=== MATERIAL SHOWN ===
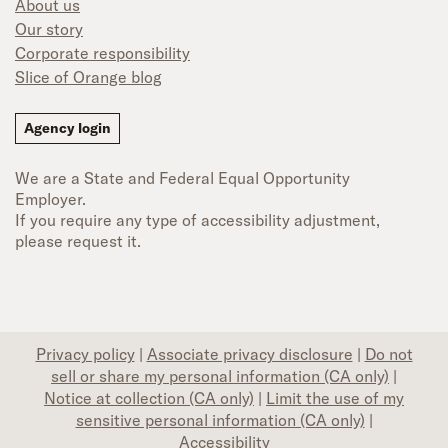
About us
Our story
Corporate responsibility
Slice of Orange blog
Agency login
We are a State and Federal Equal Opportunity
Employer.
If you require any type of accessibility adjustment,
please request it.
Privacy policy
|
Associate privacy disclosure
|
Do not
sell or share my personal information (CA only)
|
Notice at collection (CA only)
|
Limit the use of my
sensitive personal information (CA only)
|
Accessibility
===
## EXERCISE DETAILS
The entries above need to be repeated word for word, minus their pictures.

## EXERCISE SOLUTION
About us
Our story
Corporate responsibility
Slice of Orange blog
Agency login
We are a State and Federal Equal Opportunity
Employer.
If you require any type of accessibility adjustment,
please request it.
Privacy policy
|
Associate privacy disclosure
|
Do not
sell or share my personal information (CA only)
|
Notice at collection (CA only)
|
Limit the use of my
sensitive personal information (CA only)
|
Accessibility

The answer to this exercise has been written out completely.